Activity: An exact copy of the entries is required, excluding any pictures.

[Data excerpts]
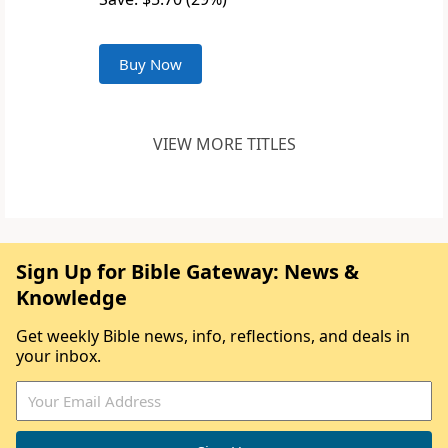
Buy Now
VIEW MORE TITLES
Sign Up for Bible Gateway: News &
Knowledge
Get weekly Bible news, info, reflections, and deals in
your inbox.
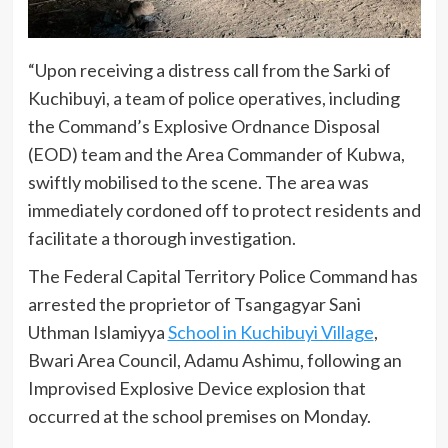
“Upon receiving a distress call from the Sarki of
Kuchibuyi, a team of police operatives, including
the Command’s Explosive Ordnance Disposal
(EOD) team and the Area Commander of Kubwa,
swiftly mobilised to the scene. The area was
immediately cordoned off to protect residents and
facilitate a thorough investigation.
The Federal Capital Territory Police Command has
arrested the proprietor of Tsangagyar Sani
Uthman Islamiyya
School in Kuchibuyi Village
,
Bwari Area Council, Adamu Ashimu, following an
Improvised Explosive Device explosion that
occurred at the school premises on Monday.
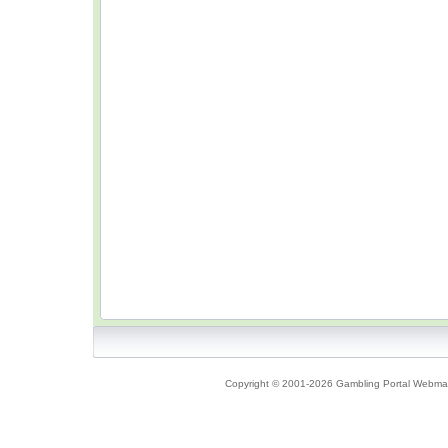
Copyright © 2001-2026 Gambling Portal Webmast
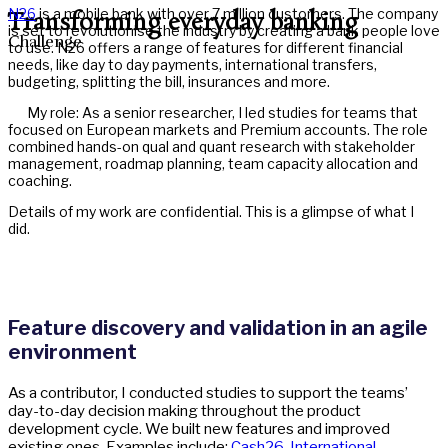
N26
is a mobile bank with over 7 million customers. The company
Transforming everyday banking
is set to revolutionise the industry by creating a bank people love
Challenge
to use. N26 offers a range of features for different financial
needs, like day to day payments, international transfers,
budgeting, splitting the bill, insurances and more.
My role: As a senior researcher, I led studies for teams that
focused on European markets and Premium accounts. The role
combined hands-on qual and quant research with stakeholder
management, roadmap planning, team capacity allocation and
coaching.
Details of my work are confidential. This is a glimpse of what I
did.
Feature discovery and validation in an agile
environment
As a contributor, I conducted studies to support the teams’
day-to-day decision making throughout the product
development cycle. We built new features and improved
existing ones. Examples include:
Cash26
,
International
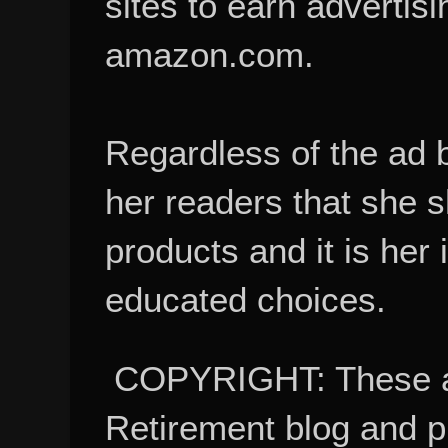
sites to earn advertisi
amazon.com.
Regardless of the ad 
her readers that she 
products and it is her
educated choices.
COPYRIGHT: These ar
Retirement blog and 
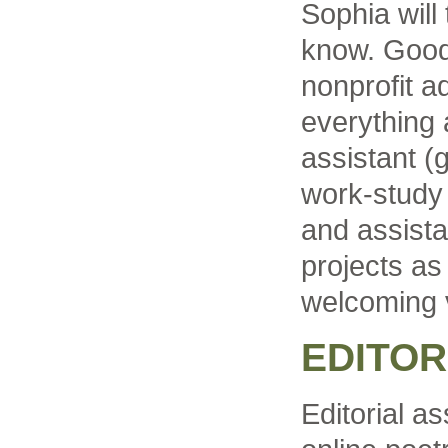
Sophia will
know. Good 
nonprofit ad
everything
assistant (
work-study 
and assist
projects as
welcoming v
EDITOR
Editorial as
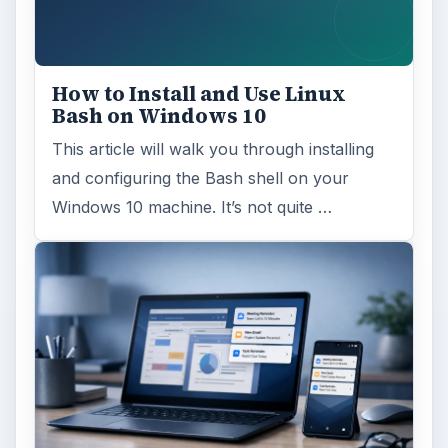
How to Install and Use Linux
Bash on Windows 10
This article will walk you through installing
and configuring the Bash shell on your
Windows 10 machine. It’s not quite …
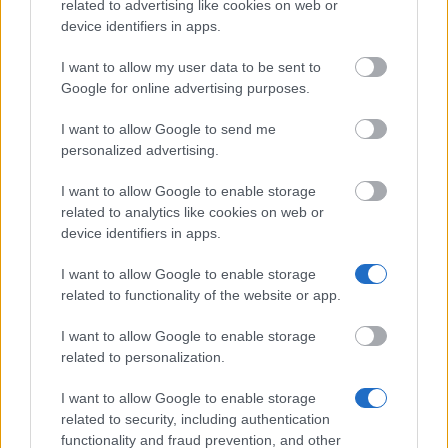
related to advertising like cookies on web or
device identifiers in apps.
I want to allow my user data to be sent to
Google for online advertising purposes.
This project has been funded with support from the European
Commission
I want to allow Google to send me
personalized advertising.
Latest articles
I want to allow Google to enable storage
related to analytics like cookies on web or
Funding your studies in Europe
device identifiers in apps.
Scholarships in Europe
I want to allow Google to enable storage
related to functionality of the website or app.
Make Money Online UK 2026 – 18 Tested Ways to Earn From
Home
I want to allow Google to enable storage
related to personalization.
Paid Surveys UK 2026 - 14 Tested Sites That Actually Pay
I want to allow Google to enable storage
Toluna Review UK: Is It Worth Your Time in 2026?
related to security, including authentication
functionality and fraud prevention, and other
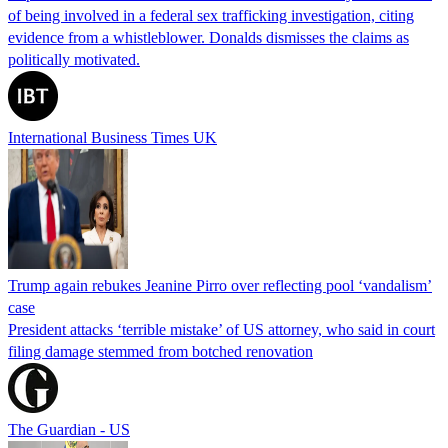
of being involved in a federal sex trafficking investigation, citing
evidence from a whistleblower. Donalds dismisses the claims as
politically motivated.
International Business Times UK
Trump again rebukes Jeanine Pirro over reflecting pool ‘vandalism’
case
President attacks ‘terrible mistake’ of US attorney, who said in court
filing damage stemmed from botched renovation
The Guardian - US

Expected answer:
Buy Now
VIEW MORE TITLES
Sign Up for Bible Gateway: News &
Knowledge
Get weekly Bible news, info, reflections, and deals in
your inbox.
“Upon receiving a distress call from the Sarki of
Kuchibuyi, a team of police operatives, including
the Command’s Explosive Ordnance Disposal
(EOD) team and the Area Commander of Kubwa,
swiftly mobilised to the scene. The area was
immediately cordoned off to protect residents and
facilitate a thorough investigation.
The Federal Capital Territory Police Command has
arrested the proprietor of Tsangagyar Sani
Uthman Islamiyya
School in Kuchibuyi Village
,
Bwari Area Council, Adamu Ashimu, following an
Improvised Explosive Device explosion that
occurred at the school premises on Monday.
Copyright © 2001-2026 Gambling Portal Webmast
N26
is a mobile bank with over 7 million customers. The company
Transforming everyday banking
is set to revolutionise the industry by creating a bank people love
Challenge
to use. N26 offers a range of features for different financial
needs, like day to day payments, international transfers,
budgeting, splitting the bill, insurances and more.
My role: As a senior researcher, I led studies for teams that
focused on European markets and Premium accounts. The role
combined hands-on qual and quant research with stakeholder
management, roadmap planning, team capacity allocation and
coaching.
Details of my work are confidential. This is a glimpse of what I
did.
Feature discovery and validation in an agile
environment
As a contributor, I conducted studies to support the teams’
day-to-day decision making throughout the product
development cycle. We built new features and improved
existing ones. Examples include:
Cash26
,
International
sites to earn advertisi
amazon.com.
Regardless of the ad 
her readers that she 
products and it is her
educated choices.
COPYRIGHT: These ar
Retirement blog and 
Sophia will
know. Good 
nonprofit ad
everything
assistant (
work-study 
and assist
projects as
welcoming v
EDITOR
Editorial as
How to Install and Use Linux
Bash on Windows 10
This article will walk you through installing
and configuring the Bash shell on your
Windows 10 machine. It’s not quite …
related to advertising like cookies on web or
device identifiers in apps.
I want to allow my user data to be sent to
Google for online advertising purposes.
This project has been funded with support from the European
Commission
I want to allow Google to send me
personalized advertising.
Latest articles
I want to allow Google to enable storage
related to analytics like cookies on web or
Funding your studies in Europe
device identifiers in apps.
Scholarships in Europe
I want to allow Google to enable storage
related to functionality of the website or app.
Make Money Online UK 2026 – 18 Tested Ways to Earn From
Home
I want to allow Google to enable storage
related to personalization.
Paid Surveys UK 2026 - 14 Tested Sites That Actually Pay
I want to allow Google to enable storage
Toluna Review UK: Is It Worth Your Time in 2026?
related to security, including authentication
functionality and fraud prevention, and other
of being involved in a federal sex trafficking investigation, citing
evidence from a whistleblower. Donalds dismisses the claims as
politically motivated.
International Business Times UK
Trump again rebukes Jeanine Pirro over reflecting pool ‘vandalism’
case
President attacks ‘terrible mistake’ of US attorney, who said in court
filing damage stemmed from botched renovation
The Guardian - US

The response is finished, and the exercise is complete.